Les échanges extérieurs souffrent de la crise mondiale en dépit du recul récent du dollar australien en ligne avec celui des cours des matières premières. Après un mouvement continu d’appréciation depuis sept ans qui l’avait conduit à se retrouver, l’été dernier, à un plus haut depuis 1991, le taux de change effectif s’est replié pour retrouver son niveau atteint au début des années 2000. La crise économique et financière de l’économie mondiale exerce un impact direct sur l’activité australienne, via la Chine et le Japon, qui sont à eux deux les premiers débouchés des produits du continent (près de 40% du total), les exportations à destination des Etats-Unis représentant moins de 6% du total. Selon les comptes nationaux, les exportations totales ont stagné au troisième trimestre 2008. Sur l’ensemble de cette année, elles devraient s’inscrire en recul.
Marges de manœuvre supplémentaires
Comme partout ailleurs à travers le monde, la baisse des prix des matières premières, en particulier ceux du pétrole, et des produits alimentaires explique le recul rapide de l’inflation. Selon l’enquête PMI dans le secteur manufacturier, l’indice des prix des intrants s’est établi à 74,9 en décembre, soit 10,5 points sous le pic atteint en janvier 2008, mais encore loin du plus bas de la série (53,7 en décembre 2003). L’indice des prix à la consommation s’est replié rapidement depuis l’été dernier et respecte à nouveau l’objectif que s’est assigné la banque centrale (entre 2% et 3%).
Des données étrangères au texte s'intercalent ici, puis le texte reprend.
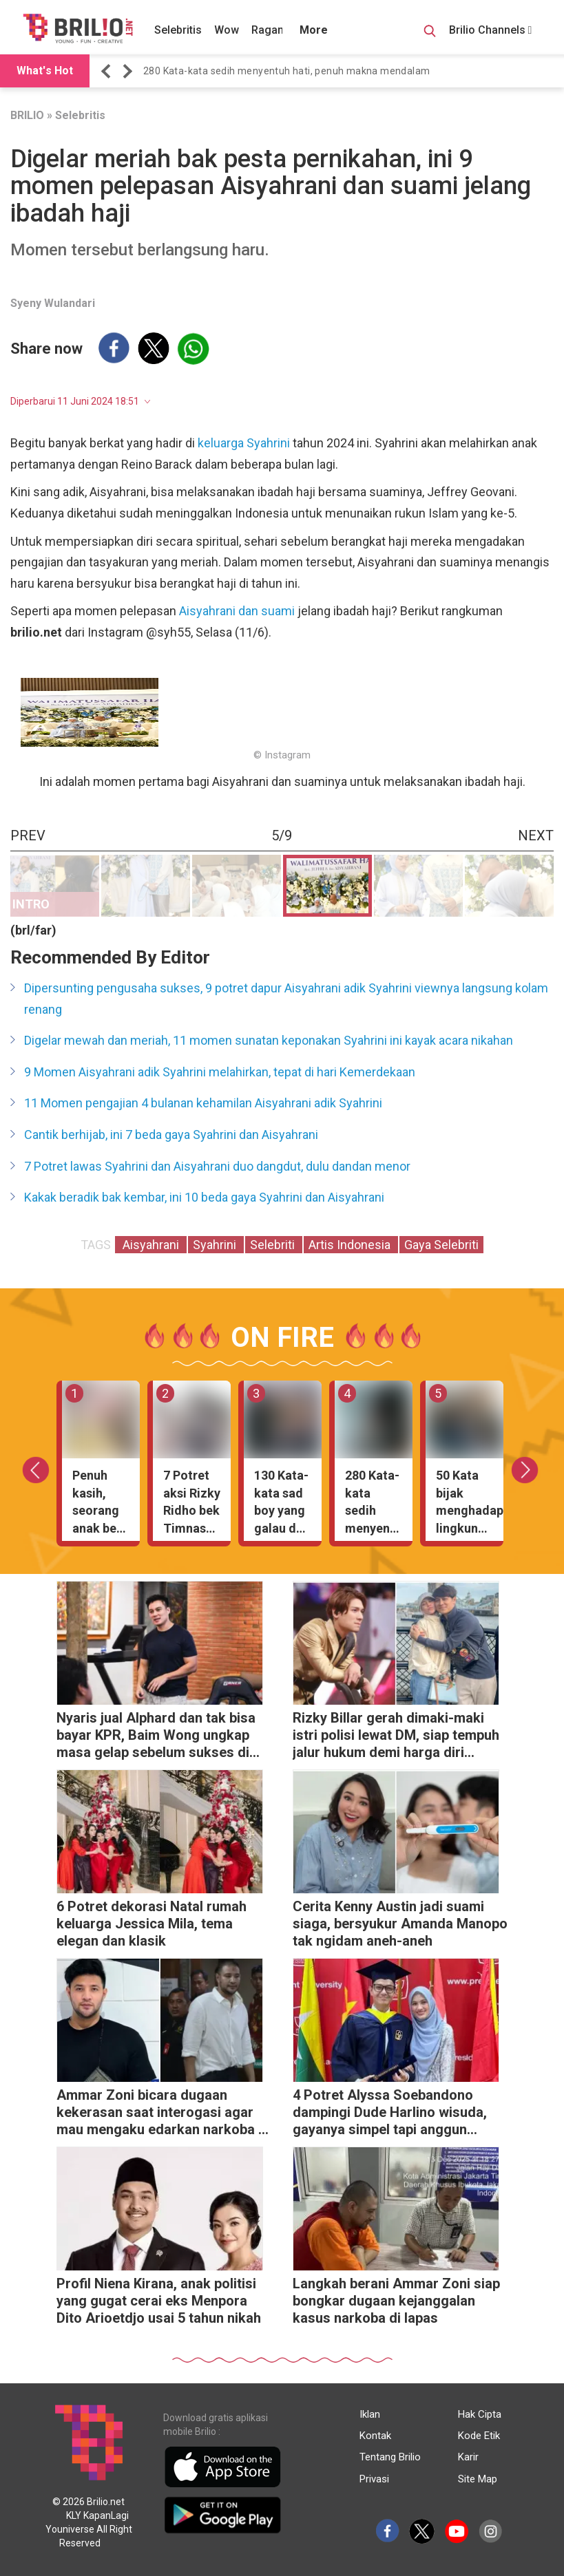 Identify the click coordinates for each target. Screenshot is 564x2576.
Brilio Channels (490, 29)
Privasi (374, 2479)
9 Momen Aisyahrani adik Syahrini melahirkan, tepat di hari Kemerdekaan (219, 1072)
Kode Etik (479, 2435)
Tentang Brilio (390, 2457)
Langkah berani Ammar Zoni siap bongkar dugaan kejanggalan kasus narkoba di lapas (396, 2300)
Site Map (477, 2479)
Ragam (269, 29)
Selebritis (178, 29)
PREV (27, 835)
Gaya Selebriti (441, 1244)
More (314, 29)
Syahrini (216, 1244)
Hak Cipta (479, 2414)
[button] (108, 71)
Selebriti (273, 1244)
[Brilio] (77, 28)
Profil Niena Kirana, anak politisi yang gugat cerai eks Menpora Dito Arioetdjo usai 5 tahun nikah (158, 2300)
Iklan (369, 2414)
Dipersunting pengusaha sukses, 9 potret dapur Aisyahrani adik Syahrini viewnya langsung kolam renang (286, 998)
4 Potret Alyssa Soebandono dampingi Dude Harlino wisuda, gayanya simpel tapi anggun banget (390, 2114)
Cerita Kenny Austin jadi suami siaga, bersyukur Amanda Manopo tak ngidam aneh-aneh (400, 1923)
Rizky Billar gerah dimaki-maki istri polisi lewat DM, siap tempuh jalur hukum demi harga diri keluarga (396, 1737)
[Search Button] (430, 33)
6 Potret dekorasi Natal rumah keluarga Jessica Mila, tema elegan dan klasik (151, 1923)
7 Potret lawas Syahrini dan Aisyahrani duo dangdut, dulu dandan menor (217, 1166)
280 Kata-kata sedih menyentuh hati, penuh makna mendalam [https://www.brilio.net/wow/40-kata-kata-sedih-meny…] (286, 70)
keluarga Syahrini (245, 443)
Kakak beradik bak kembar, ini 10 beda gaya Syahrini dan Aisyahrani (204, 1197)
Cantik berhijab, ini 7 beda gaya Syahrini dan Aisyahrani (171, 1134)
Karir (468, 2457)
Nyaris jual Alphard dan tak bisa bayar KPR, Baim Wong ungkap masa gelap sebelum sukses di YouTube (155, 1737)
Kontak (375, 2435)
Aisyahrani (151, 1244)
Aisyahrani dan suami (236, 611)
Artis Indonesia (351, 1244)
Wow (226, 29)
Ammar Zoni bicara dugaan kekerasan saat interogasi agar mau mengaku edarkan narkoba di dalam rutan (163, 2114)
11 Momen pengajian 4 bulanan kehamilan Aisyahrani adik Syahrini (203, 1103)
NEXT (536, 835)
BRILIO (27, 115)
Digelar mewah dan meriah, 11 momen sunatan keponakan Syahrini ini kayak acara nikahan (268, 1040) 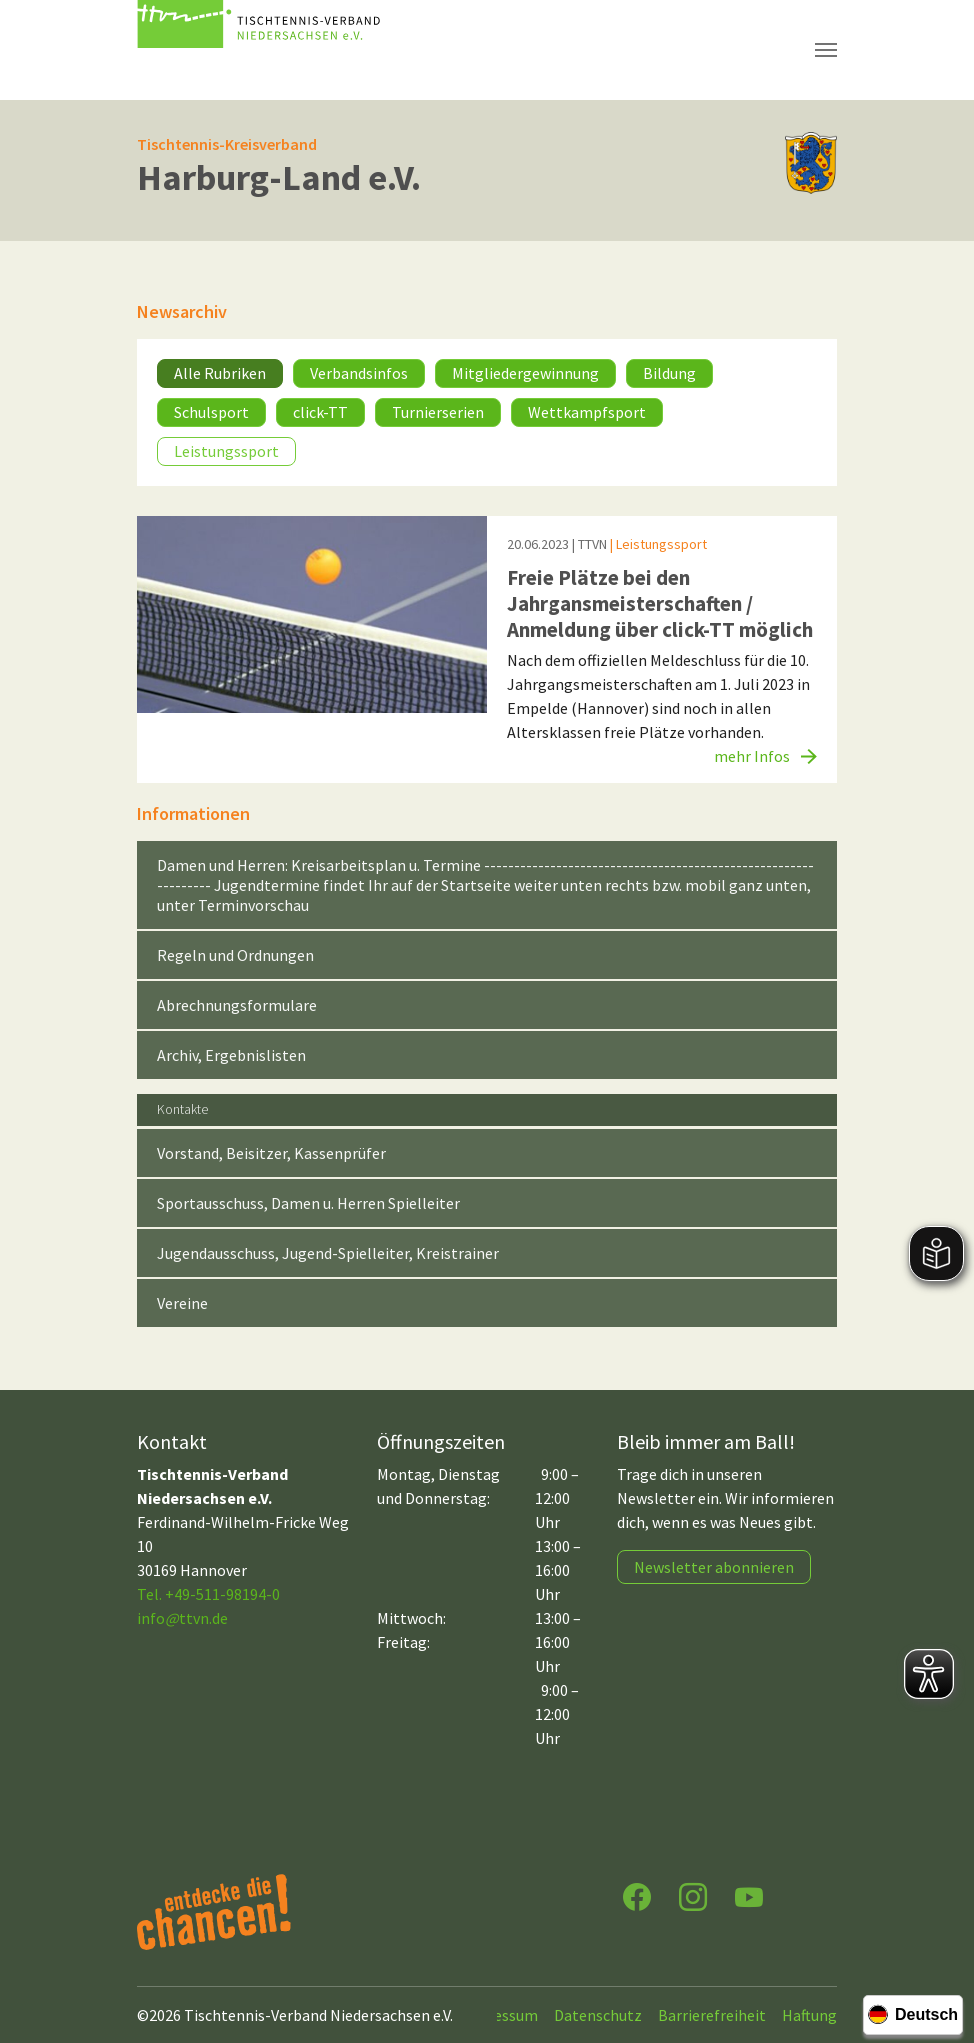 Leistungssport (226, 451)
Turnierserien (438, 412)
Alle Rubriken (220, 373)
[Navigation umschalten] (826, 50)
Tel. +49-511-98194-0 (208, 1594)
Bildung (669, 373)
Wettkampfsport (587, 412)
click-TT (320, 412)
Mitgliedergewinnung (525, 373)
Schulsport (211, 412)
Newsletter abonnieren (714, 1567)
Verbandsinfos (359, 373)
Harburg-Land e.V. (279, 177)
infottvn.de (182, 1618)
L’inflation avait atteint en juin un pic historique à 4,8%. Elle s’est inscrite en décembre à 2,2%, un plus bas depuis mai 2005. L’inflation devrait respecter l’objectif de la RBA en 2009 comme 2010, pour la première fois depuis 2005.
Dans ces conditions et en dépit de l’annonce faite par le gouvernement d’un deuxième plan de relance le même jour, la Réserve Banque d’Australie a décidé de baisser encore une fois sonCash rate de 100 points de base, à 3,25%, à l’occasion de sa réunion du 3 février. Dans son communiqué, elle a souligné que les perspectives à court terme de l’économie mondiale n’ont jamais été aussi médiocres depuis plusieurs années. Nous estimons que la RBA pourrait ramener son cash rate à 3% d’ici à la fin du premier trimestre, puis à 2,5% à la fin du T2 pour opter ensuite pour un statu quo monétaire prolongé, afin de juger de l’impact des baisses passées de taux d’intérêt sur la demande intérieure.